Images courtesy of Myriam M. J. RondeauCanadian Veggie and Sarah Korf.

I hope you enjoy the site, and like what we have worked hard to create, any feedback is very much welcome, after all this site is for you! Graduate of Nutrition & Food Science (Bsc) at Reading Uni.
  • MAW

    “These two doctors followed opposite and popular fad diets” – no, they followed very extreme parodies of the diets! The program was a sham, probably the work of food processing industry and sugar lobbyists to cast doubt on the low-carb movement. More debunking here: http://www.dietdoctor.com/sugar-vs-fat-on-bbc-which-is-worse

    • Craig

      Hi MAW, thanks for the comment.

      Low carb and low fat diets are indeed very popular themes for diets, there are many variations, which try and add a new twist to the idea, but the basis for is the same – you either have high fat/ low carb, or low fat/ high carb.

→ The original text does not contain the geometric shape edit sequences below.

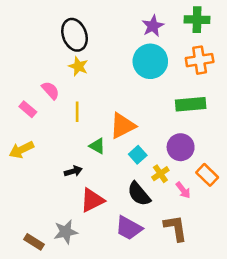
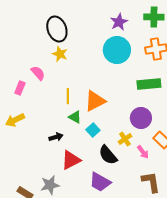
pink rectangle: (28, 109) -> (20, 88), turned 72
yellow line: (77, 112) -> (68, 96), moved
cyan square: (138, 155) -> (93, 130), moved
brown L-shape: (176, 228) -> (151, 182), moved

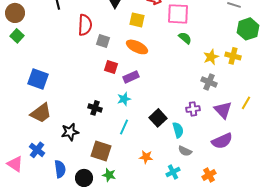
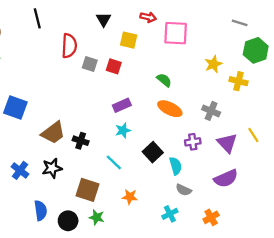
green semicircle: (185, 38) -> (164, 80), moved
orange ellipse: (137, 47) -> (170, 109), moved
yellow star: (211, 57) -> (213, 64), moved
red square: (111, 67) -> (114, 66), moved
cyan star: (124, 99) -> (123, 130), moved
yellow line: (246, 103) -> (253, 135), turned -64
brown trapezoid: (41, 113) -> (53, 133), moved
cyan line: (124, 127) -> (114, 162), turned -70
blue cross: (37, 150) -> (20, 170), moved
orange star: (146, 157) -> (130, 197), moved

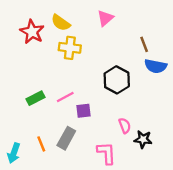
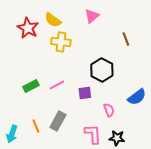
blue semicircle: (156, 66) -> (137, 97), moved, turned -48
purple square: (84, 111) -> (85, 93), moved
black star: (143, 139) -> (117, 138), moved

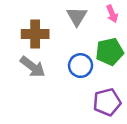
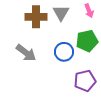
brown cross: (35, 34) -> (36, 17), moved

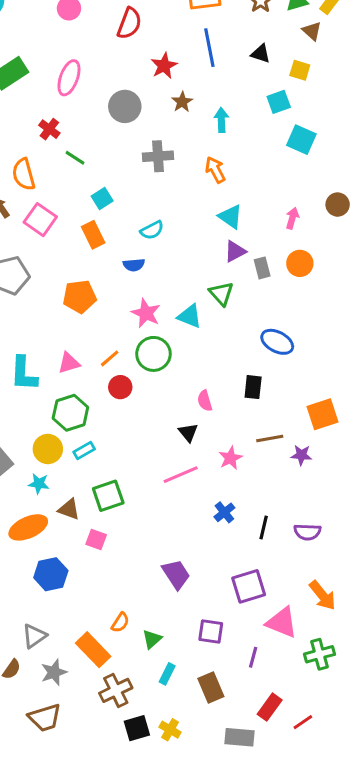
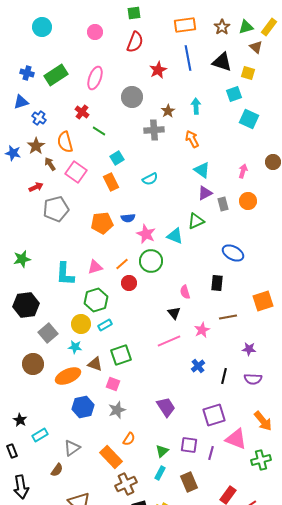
black triangle: (261, 54) -> (222, 62), size x1.5
brown star: (182, 102) -> (168, 111), moved
blue semicircle: (134, 265) -> (128, 218), moved
green triangle: (221, 294) -> (196, 221), turned 48
purple star: (301, 455) -> (249, 349), moved
green triangle: (152, 639) -> (162, 451), moved
purple line: (253, 657) -> (211, 453), moved
gray star: (54, 672) -> (117, 410), moved

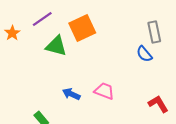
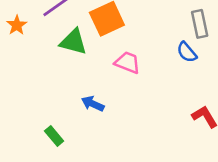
pink trapezoid: (104, 91) -> (128, 62), moved

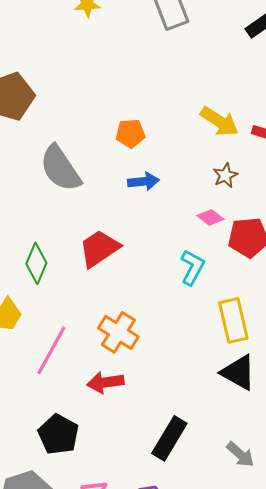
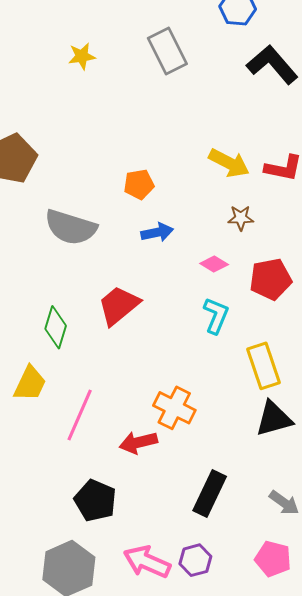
gray semicircle: (60, 168) -> (71, 227), turned -33
brown star: (225, 175) -> (241, 218), turned 30
pink diamond: (210, 217) -> (214, 264), moved
orange cross: (118, 332) -> (174, 408), moved
black triangle: (238, 372) -> (274, 419), turned -39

It is these two schools of thought which were investigated.

      I would disagree with your comment that this experiment was the work of the food processing industry, simply because the conclusion of the whole thing was to avoid processed foods! If it was the work of the processing industry, it has back fired for them!

      You also seem to be a strong advocate of a high fat diet, but I wonder, if the person on the high fat diet had won the stock trading test, would you be as cynical of the test? Although the test is not without its flaws, a 3x greater return on the test is a significant amount, and as they are twins, with similar life experiences and identical genetics the only major difference was their diet. It is not an unreasonable conclusion to draw that diet was the reason for the difference.

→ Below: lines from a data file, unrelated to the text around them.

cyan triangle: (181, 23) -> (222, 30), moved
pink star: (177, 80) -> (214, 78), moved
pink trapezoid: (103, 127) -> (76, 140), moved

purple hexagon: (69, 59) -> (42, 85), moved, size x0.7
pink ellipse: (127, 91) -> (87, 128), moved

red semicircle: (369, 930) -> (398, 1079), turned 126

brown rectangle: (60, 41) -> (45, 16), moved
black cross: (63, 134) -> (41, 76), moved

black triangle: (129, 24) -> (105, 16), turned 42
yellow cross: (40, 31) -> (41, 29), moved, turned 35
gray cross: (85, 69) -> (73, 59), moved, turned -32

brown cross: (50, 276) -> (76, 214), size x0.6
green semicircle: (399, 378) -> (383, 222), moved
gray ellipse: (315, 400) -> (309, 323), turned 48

      It is also widely accepted (even by high fat/ low carb advocates) that a low fat diet is not suitable for prolonged exercise such as marathon running or long distance cycling. This experiment only highlighted what was already known.

      Sure, this experiment isn’t without its problems, only 1 person in each experiment group for a start, and no control group. But, that doesn’t rule out the findings. Genetically identical twins are hard enough to come by, let alone ones with similar lifestyles and ones willing to take experiments on themselves for a month. I think the experiment wasn’t rigged, but was for interest purposes rather than scientific research.